• **Instructions to follow**
Would you copy exactly the lines in the data below from the one that has "ettiriyor. Genç yaşlarda" through the one that has "rekomendowane jest codzienne", dropping any pictures?

• **The data**

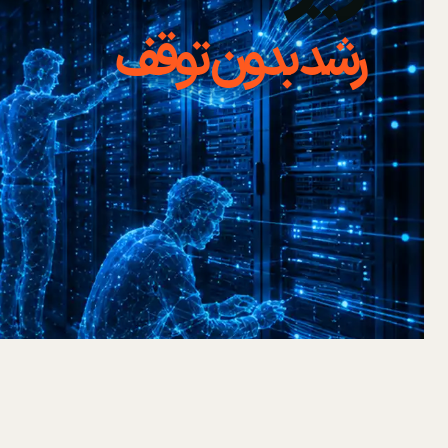
رشد بدون توقف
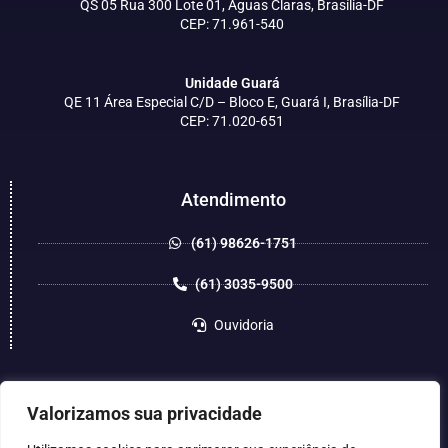
QS 05 Rua 300 Lote 01, Águas Claras, Brasília-DF
CEP: 71.961-540
Unidade Guará
QE 11 Área Especial C/D – Bloco E, Guará I, Brasília-DF
CEP: 71.020-651
Atendimento
(61) 98626-1751
(61) 3035-9500
Ouvidoria
Valorizamos sua privacidade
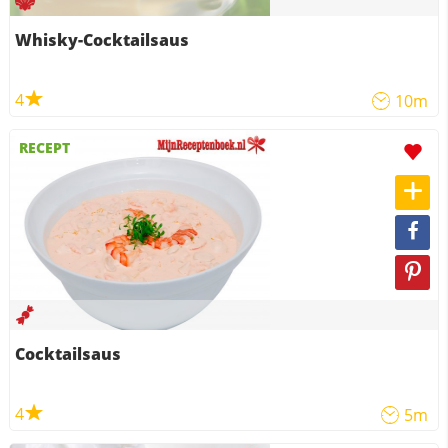
Whisky-Cocktailsaus
4
10m
RECEPT
Cocktailsaus
4
5m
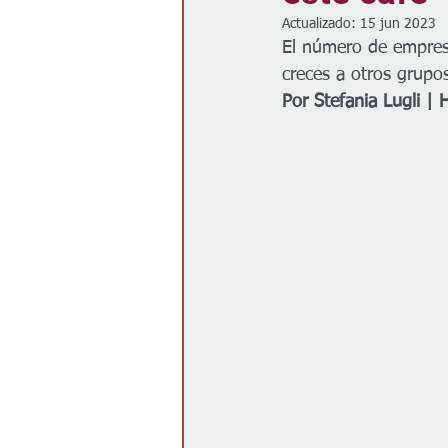
Actualizado:
15 jun 2023
Gobierno
Espectáculos
El número de empresa
creces a otros grupos
Por Stefania Lugli | 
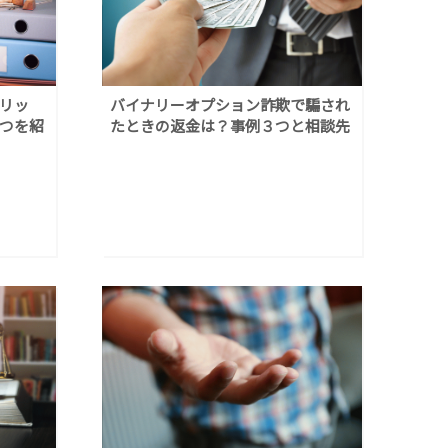
リッ
バイナリーオプション詐欺で騙され
つを紹
たときの返金は？事例３つと相談先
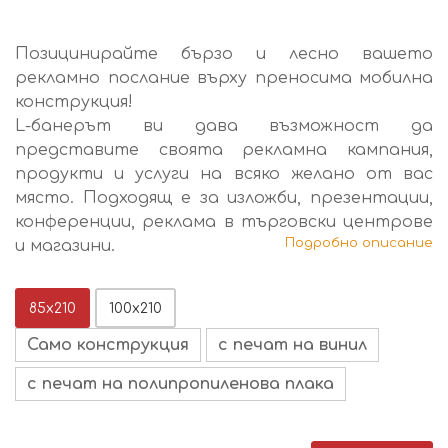
Позицинирайте бързо и лесно вашето
рекламно послание върху преносима мобилна
конструкция!
L-банерът ви дава възможност да
представите своята рекламна кампания,
продукти и услуги на всяко желано от вас
място. Подходящ е за изложби, презентации,
конференции, реклама в търговски центрове
Подробно описание
и магазини.
85х210
100х210
Само конструкция
с печат на винил
с печат на полипропиленовa плака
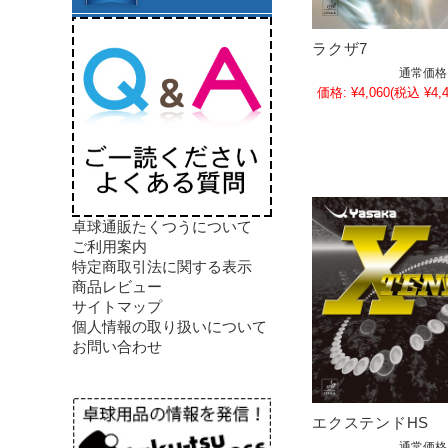
ラクザ7
通常価格
価格:
¥4,060
(税込 ¥4,4
卓球通販たくつうについて
ご利用案内
特定商取引法に関する表示
商品レビュー
サイトマップ
個人情報の取り扱いについて
お問い合わせ
エクステンドHS
通常価格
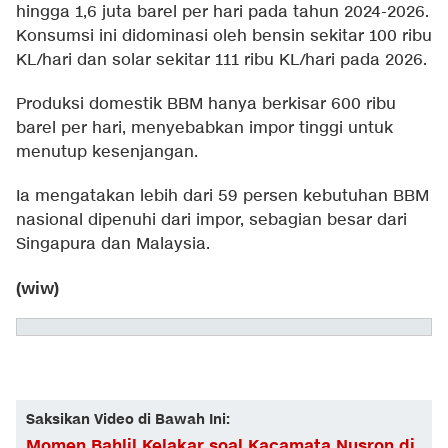
hingga 1,6 juta barel per hari pada tahun 2024-2026.
Konsumsi ini didominasi oleh bensin sekitar 100 ribu
KL/hari dan solar sekitar 111 ribu KL/hari pada 2026.
Produksi domestik BBM hanya berkisar 600 ribu
barel per hari, menyebabkan impor tinggi untuk
menutup kesenjangan.
Ia mengatakan lebih dari 59 persen kebutuhan BBM
nasional dipenuhi dari impor, sebagian besar dari
Singapura dan Malaysia.
(wiw)
Saksikan Video di Bawah Ini:
Momen Bahlil Kelakar soal Kacamata Nusron di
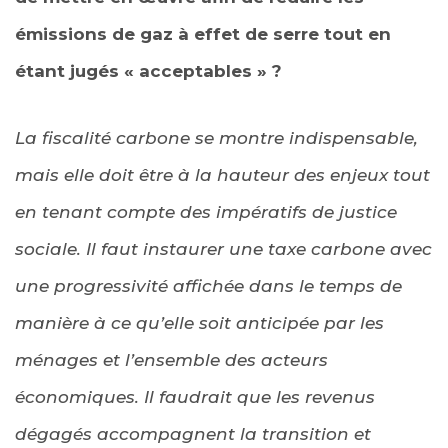
émissions de gaz à effet de serre tout en
étant jugés « acceptables » ?
La fiscalité carbone se montre indispensable,
mais elle doit être à la hauteur des enjeux tout
en tenant compte des impératifs de justice
sociale. Il faut instaurer une taxe carbone avec
une progressivité affichée dans le temps de
manière à ce qu’elle soit anticipée par les
ménages et l’ensemble des acteurs
économiques. Il faudrait que les revenus
dégagés accompagnent la transition et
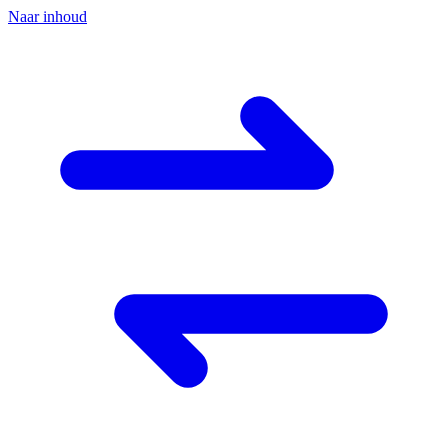
Naar inhoud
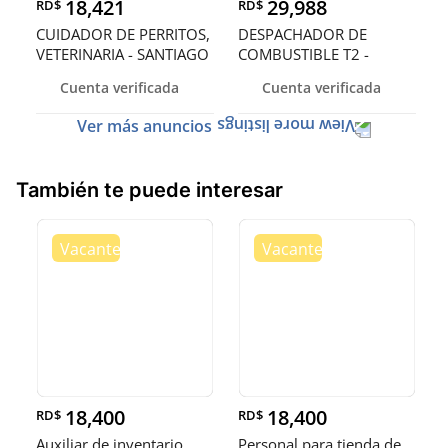
18,421
29,988
RD$
RD$
CUIDADOR DE PERRITOS,
DESPACHADOR DE
VETERINARIA - SANTIAGO
COMBUSTIBLE T2 -
SANTO DOMINGO OEST
Cuenta verificada
Cuenta verificada
Ver más anuncios
También te puede interesar
18,400
18,400
RD$
RD$
Auxiliar de inventario
Personal para tienda de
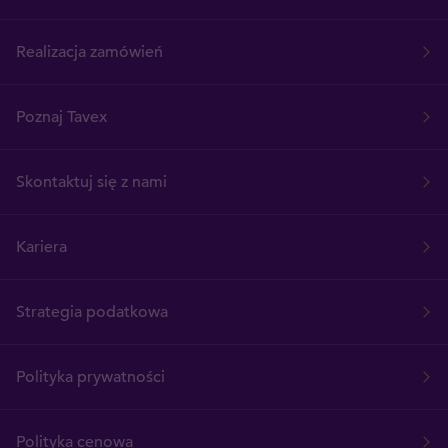
Realizacja zamówień
Poznaj Tavex
Skontaktuj się z nami
Kariera
Strategia podatkowa
Polityka prywatności
Polityka cenowa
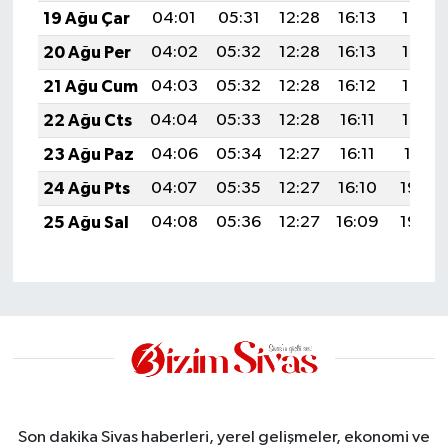
19 Ağu Çar
04:01
05:31
12:28
16:13
19:16
20 Ağu Per
04:02
05:32
12:28
16:13
19:15
21 Ağu Cum
04:03
05:32
12:28
16:12
19:14
22 Ağu Cts
04:04
05:33
12:28
16:11
19:12
23 Ağu Paz
04:06
05:34
12:27
16:11
19:11
24 Ağu Pts
04:07
05:35
12:27
16:10
19:09
25 Ağu Sal
04:08
05:36
12:27
16:09
19:08
Son dakika Sivas haberleri, yerel gelişmeler, ekonomi ve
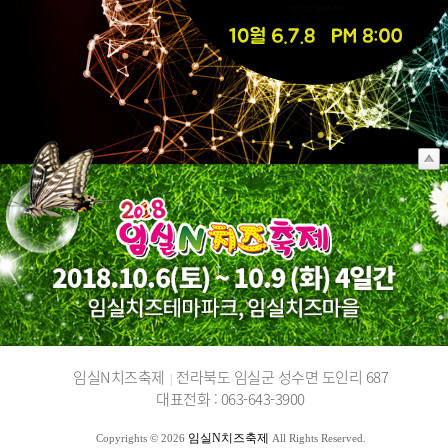
임실N치즈축제
전라북도 임실군 성수면 도인리 687
|
대표전화 : 063-643-3900
임실N치즈축제
Copyrights © 2026
All Rights Reserved.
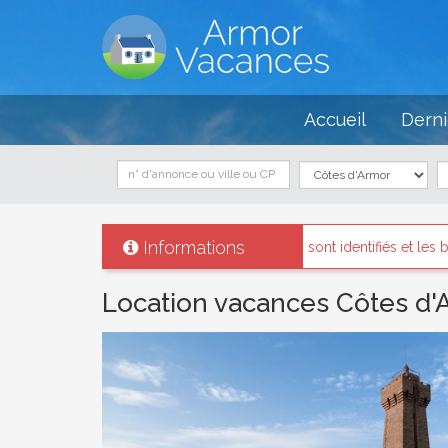
Accueil
Derni
Informations
propriétaires sont identifiés et les biens loués existent réellement.
Location vacances Côtes d'A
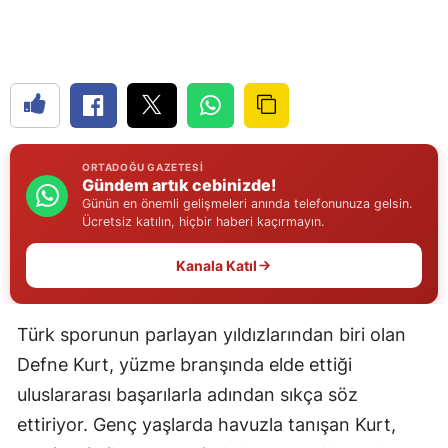
Edirne
Elazığ
Erzincan
Erzurum
ORTADOĞU GAZETESI
Gündem artık cebinizde!
Eskişehir
Günün en önemli gelişmeleri anında telefonunuza gelsin.
Ücretsiz katılın, hiçbir haberi kaçırmayın.
Gaziantep
Kanala Katıl
Giresun
Gümüşhane
Türk sporunun parlayan yıldızlarından biri olan
Hakkari
Defne Kurt, yüzme branşında elde ettiği
Hatay
uluslararası başarılarla adından sıkça söz
ettiriyor. Genç yaşlarda havuzla tanışan Kurt,
Isparta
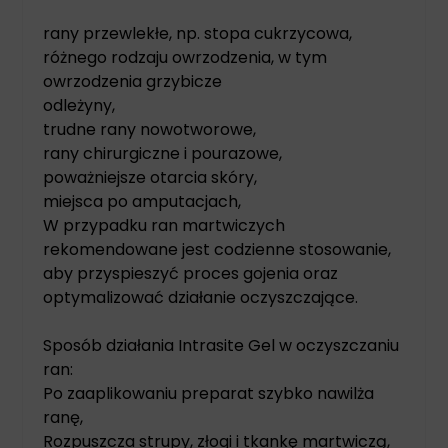
rany przewlekłe, np. stopa cukrzycowa,
różnego rodzaju owrzodzenia, w tym
owrzodzenia grzybicze
odleżyny,
trudne rany nowotworowe,
rany chirurgiczne i pourazowe,
poważniejsze otarcia skóry,
miejsca po amputacjach,
W przypadku ran martwiczych
rekomendowane jest codzienne stosowanie,
aby przyspieszyć proces gojenia oraz
optymalizować działanie oczyszczające.
Sposób działania Intrasite Gel w oczyszczaniu
ran:
Po zaaplikowaniu preparat szybko nawilża
ranę,
Rozpuszcza strupy, złogi i tkankę martwiczą,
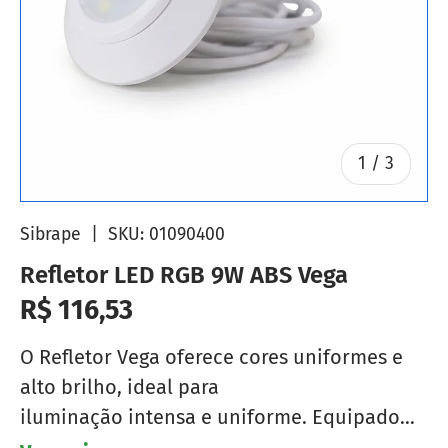
de
1
/
3
Sibrape
|
SKU:
01090400
Refletor LED RGB 9W ABS Vega
Preço normal
R$ 116,53
O Refletor Vega oferece cores uniformes e
alto brilho, ideal para
iluminação intensa e uniforme. Equipado
com tecnologia de LED de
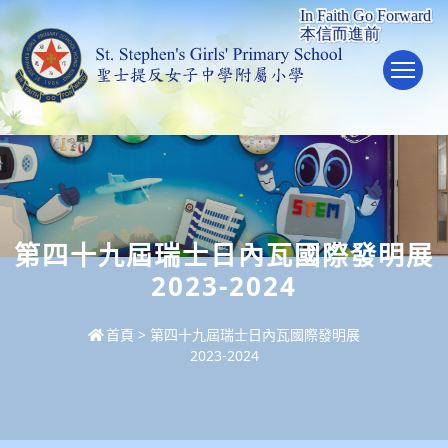
To
第四十九屆瑞士日內瓦國際發明展
2023-2024
首頁
>
第四十九屆瑞士日內瓦國際發明展
2023-2024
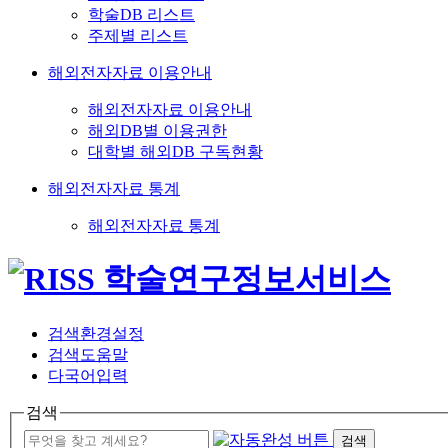
학술DB 리스트
주제별 리스트
해외전자자료 이용안내
해외전자자료 이용안내
해외DB별 이용권한
대학별 해외DB 구독현황
해외전자자료 통계
해외전자자료 통계
검색환경설정
검색도움말
다국어입력
검색
검색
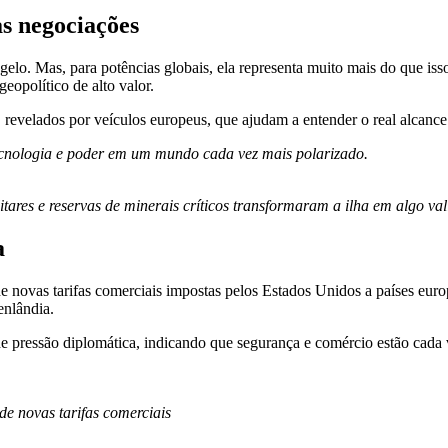
s negociações
lo. Mas, para potências globais, ela representa muito mais do que isso
geopolítico de alto valor.
 revelados por veículos europeus, que ajudam a entender o real alcanc
tecnologia e poder em um mundo cada vez mais polarizado.
itares e reservas de minerais críticos transformaram a ilha em algo val
a
novas tarifas comerciais impostas pelos Estados Unidos a países euro
enlândia.
 pressão diplomática, indicando que segurança e comércio estão cada 
e novas tarifas comerciais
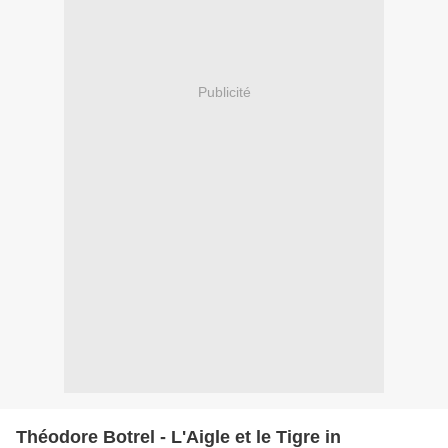
Publicité
Théodore Botrel - L'Aigle et le Tigre in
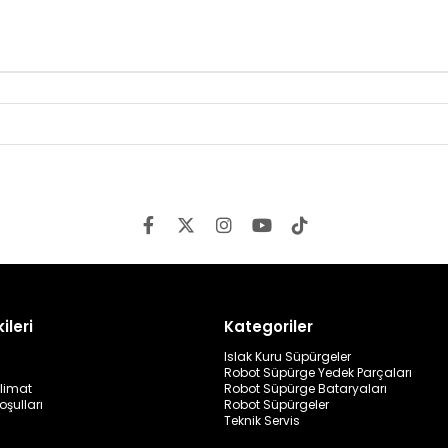
ileri
Kategoriler
Islak Kuru Süpürgeler
Robot Süpürge Yedek Parçaları
limat
Robot Süpürge Bataryaları
oşulları
Robot Süpürgeler
Teknik Servis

• **Task result**
ettiriyor. Genç yaşlarda havuzla tanışan Kurt,
Isparta
rany przewlekłe, np. stopa cukrzycowa,
różnego rodzaju owrzodzenia, w tym
owrzodzenia grzybicze
odleżyny,
trudne rany nowotworowe,
rany chirurgiczne i pourazowe,
poważniejsze otarcia skóry,
miejsca po amputacjach,
W przypadku ran martwiczych
rekomendowane jest codzienne stosowanie,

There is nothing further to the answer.